Problem description: For the material below, the expected output is exactly the lines between the line holding "uble-spaced. It’s valuable real estate" and the line holding "CONTACT US NOW!", inclusive, with pictures left out.

Data extract:
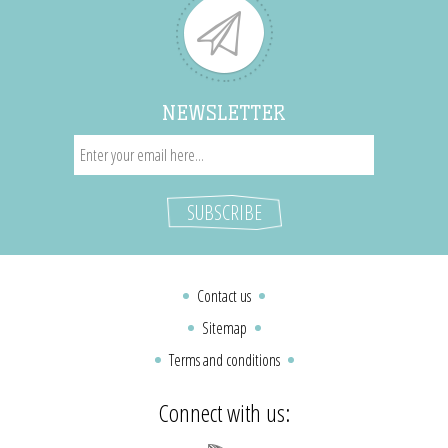
NEWSLETTER
Contact us
Sitemap
Terms and conditions
Connect with us:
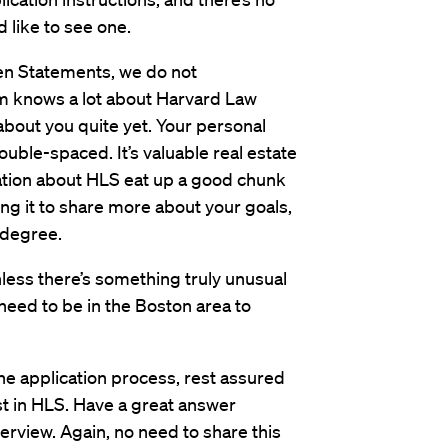
d like to see one.
ten Statements, we do not
 knows a lot about Harvard Law
out you quite yet. Your personal
uble-spaced. It’s valuable real estate
rmation about HLS eat up a good chunk
ng it to share more about your goals,
 degree.
ess there’s something truly unusual
need to be in the Boston area to
the application process, rest assured
st in HLS. Have a great answer
terview. Again, no need to share this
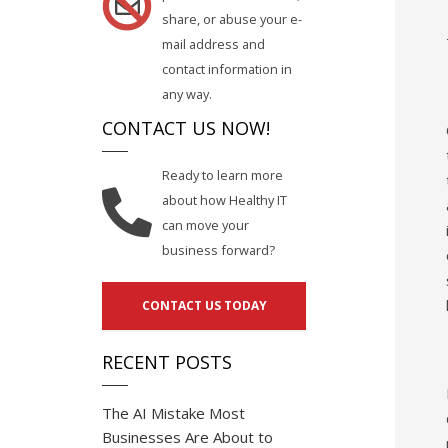
share, or abuse your e-
mail address and
contact information in
any way.
CONTACT US NOW!
Ready to learn more
about how Healthy IT
can move your
business forward?
CONTACT US TODAY
RECENT POSTS
The AI Mistake Most
Businesses Are About to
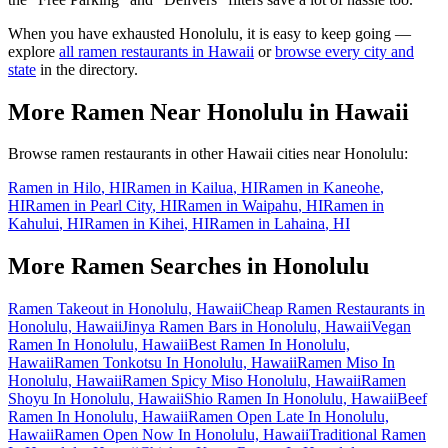
When you have exhausted
Honolulu
, it is easy to keep going —
explore
all ramen restaurants in
Hawaii
or
browse every city and
state
in the directory.
More Ramen Near
Honolulu
in
Hawaii
Browse ramen restaurants in other
Hawaii
cities near
Honolulu
:
Ramen in
Hilo
,
HI
Ramen in
Kailua
,
HI
Ramen in
Kaneohe
,
HI
Ramen in
Pearl City
,
HI
Ramen in
Waipahu
,
HI
Ramen in
Kahului
,
HI
Ramen in
Kihei
,
HI
Ramen in
Lahaina
,
HI
More Ramen Searches in
Honolulu
Ramen Takeout in Honolulu, Hawaii
Cheap Ramen Restaurants in
Honolulu, Hawaii
Jinya Ramen Bars in Honolulu, Hawaii
Vegan
Ramen In Honolulu, Hawaii
Best Ramen In Honolulu,
Hawaii
Ramen Tonkotsu In Honolulu, Hawaii
Ramen Miso In
Honolulu, Hawaii
Ramen Spicy Miso Honolulu, Hawaii
Ramen
Shoyu In Honolulu, Hawaii
Shio Ramen In Honolulu, Hawaii
Beef
Ramen In Honolulu, Hawaii
Ramen Open Late In Honolulu,
Hawaii
Ramen Open Now In Honolulu, Hawaii
Traditional Ramen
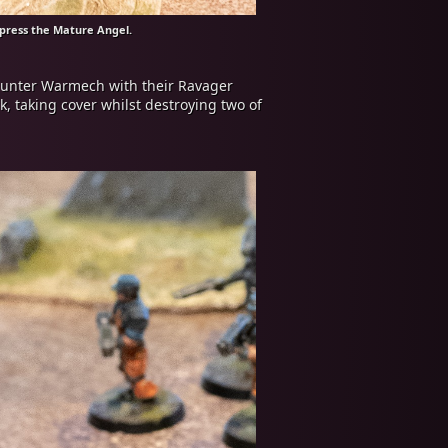
ppress the Mature Angel.
Hunter Warmech with their Ravager
, taking cover whilst destroying two of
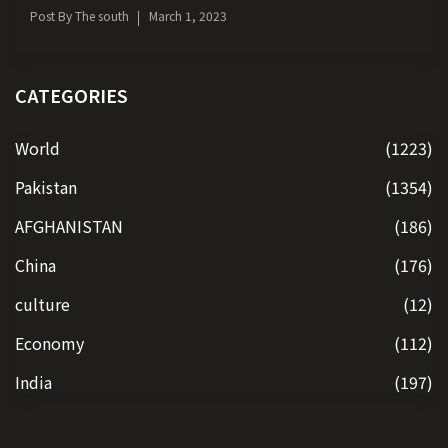
Post By
The south
March 1, 2023
CATEGORIES
World
(1223)
Pakistan
(1354)
AFGHANISTAN
(186)
China
(176)
culture
(12)
Economy
(112)
India
(197)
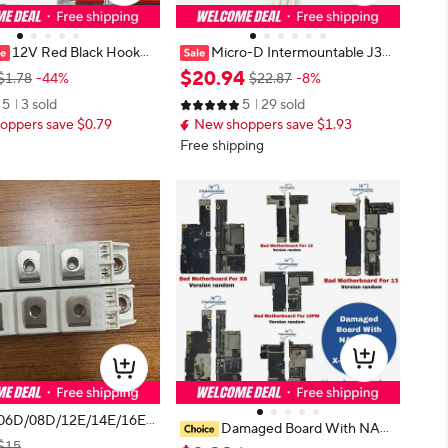
12V Red Black Hookup
Micro-D Intermountable J30-
 Automotive Flat Cable L
15ZKL J30 15-Pin Rectangular Co
$
20
.
94
$1.78
-44%
$22.87
-8%
ion Wires For Doorbell
nnector with Cable Assembly
5
3 sold
5
29 sold
 Light JST Connector 28
oppers save $0.79
New shoppers save $1.93
Free shipping
06D/08D/12E/14E/16E/
Damaged Board With NAN
istor Modules NEW ORI
$15
D For iPhone 13 14 PLUS PRO M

Answer area:
uble-spaced. It’s valuable real estate
rmation about HLS eat up a good chunk
ng it to share more about your goals,
 degree.
ess there’s something truly unusual
need to be in the Boston area to
the application process, rest assured
st in HLS. Have a great answer
terview. Again, no need to share this
share, or abuse your e-
mail address and
contact information in
any way.
CONTACT US NOW!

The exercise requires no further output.